Garamendi, Mendoza Win California Insurance Commissioner Primary

SACRAMENTO, Calif. (BestWire) - Former California Insurance Commissioner John Garamendi, a Democrat, will face off against Republican Gary Mendoza in a bid to reclaim his seat in this November's general election.

Garnering 38% of the Democratic votes cast in the March 5 primary, Garamendi defeated Assemblyman Thomas M. Calderon of Los Angeles, former State Assemblyman Tom Umberg of Orange County and Bill Winslow, an attorney/insurance consultant, according to information on the California Secretary of State's Web site.

Mendoza, who was the head of the Department of Corporations under Gov. Pete Wilson, captured 41% of the GOP votes to edge out Wes Bannister, an insurance agent and two-time past candidate for the post, and Stefan Stitch, an insurance auditor, according to the Secretary of State.

Garamendi, the state's first elected commissioner, served from 1991-1994.

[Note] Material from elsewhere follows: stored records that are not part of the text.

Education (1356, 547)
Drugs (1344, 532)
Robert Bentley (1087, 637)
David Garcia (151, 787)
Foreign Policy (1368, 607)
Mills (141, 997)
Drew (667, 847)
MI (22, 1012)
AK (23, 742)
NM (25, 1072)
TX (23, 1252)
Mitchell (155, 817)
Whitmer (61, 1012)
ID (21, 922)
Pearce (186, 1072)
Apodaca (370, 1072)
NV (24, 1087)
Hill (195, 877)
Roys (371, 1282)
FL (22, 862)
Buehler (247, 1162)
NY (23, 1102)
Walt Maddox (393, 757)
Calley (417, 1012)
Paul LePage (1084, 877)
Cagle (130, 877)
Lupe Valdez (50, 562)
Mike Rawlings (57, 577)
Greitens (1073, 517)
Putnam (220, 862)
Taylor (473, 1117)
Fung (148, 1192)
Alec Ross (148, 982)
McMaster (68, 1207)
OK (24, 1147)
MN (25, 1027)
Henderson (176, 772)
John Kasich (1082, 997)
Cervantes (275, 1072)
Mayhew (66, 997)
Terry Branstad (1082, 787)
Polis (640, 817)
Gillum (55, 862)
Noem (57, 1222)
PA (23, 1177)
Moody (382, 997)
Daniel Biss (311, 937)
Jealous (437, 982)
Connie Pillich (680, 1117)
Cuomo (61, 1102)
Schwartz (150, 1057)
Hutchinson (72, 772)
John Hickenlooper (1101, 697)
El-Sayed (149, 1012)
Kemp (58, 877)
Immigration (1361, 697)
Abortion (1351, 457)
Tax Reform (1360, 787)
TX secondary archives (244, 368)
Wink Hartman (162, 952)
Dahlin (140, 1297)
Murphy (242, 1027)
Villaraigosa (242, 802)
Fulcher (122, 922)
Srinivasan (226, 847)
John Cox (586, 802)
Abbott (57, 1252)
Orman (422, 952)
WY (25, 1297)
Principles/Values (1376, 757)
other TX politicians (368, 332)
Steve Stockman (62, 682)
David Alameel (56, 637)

Garamendi and Mendoza will also have to fight off challenges from four third-party candidates: Steven A. Klein, a businessman, for the American Independent Party; David Ishmael Sheidlower, an underwriting systems director, for the Green Party; Dale F. Ogden, an insurance consultant/actuary, for the Libertarian party, and Raul Calderon Jr., health researcher and educator, for the Natural Law Party.

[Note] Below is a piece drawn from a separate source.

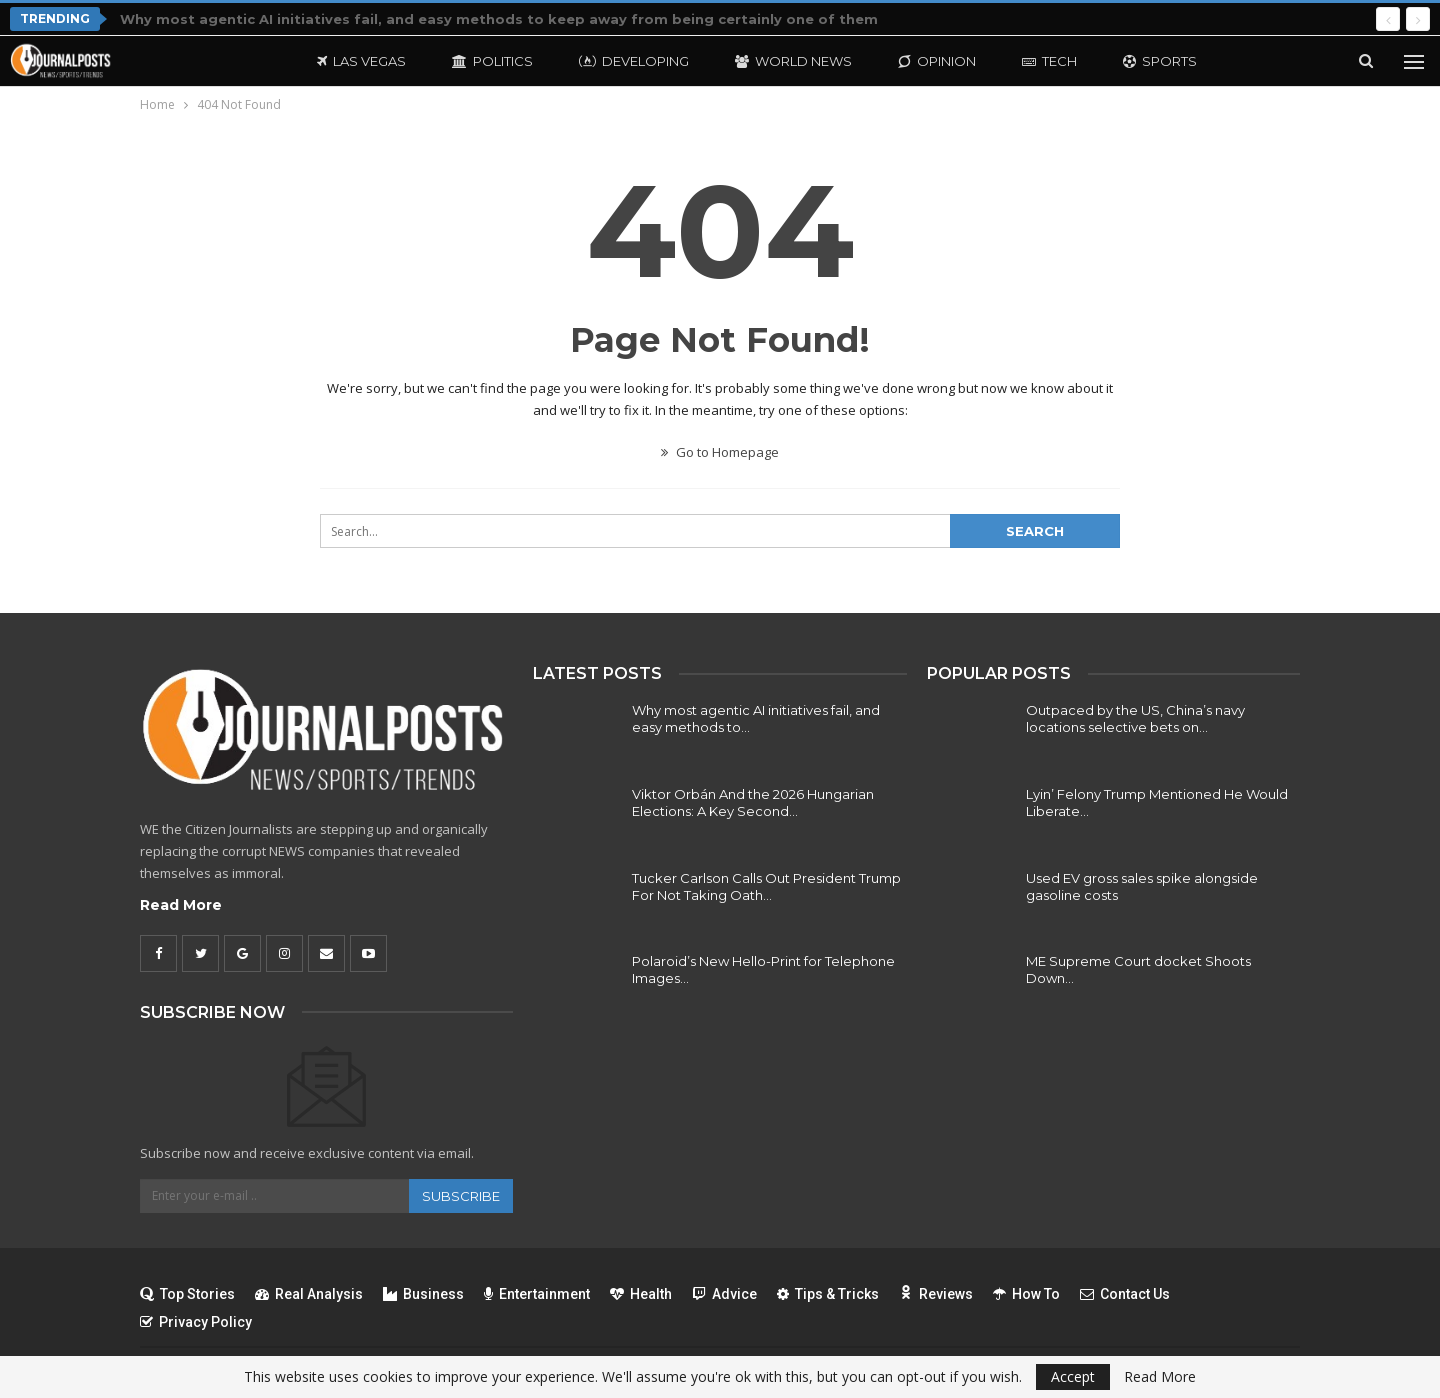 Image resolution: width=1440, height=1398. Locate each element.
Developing (634, 61)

Thomas Calderon was criticized by a consumer group for being the only candidate to accept campaign contributions from insurance companies (BestWire, Jan. 23, 2002). According to the Foundation for Taxpayer and Consumer Rights, Calderon has received $1.5 million from insurers, or 57.7% of his total fund-raising of $2.6 million.

The other large fund-raisers were Umberg, who had raised $2.4 million, and Garamendi, who had raised a total of $1.4 million, although neither candidate received money from insurers.

As of Feb. 26, Thomas Calderon, Umberg and Garamendi were the only three candidates to have raised more than $250,000 for the race, the foundation said.

Political pundits in California have said they expect a Democrat to win the commissioner's post, because voters are still angry at former Commissioner Chuck Quackenbush, a Republican, who resigned almost two years ago to avoid Legislative hearings on his actions. Legislators questioned why Quackenbush ordered insurance companies to make donations to nonprofit groups instead of paying fines for handling of claims related to the 1994 Northridge earthquake.

The 2002 general election will be held Nov. 5.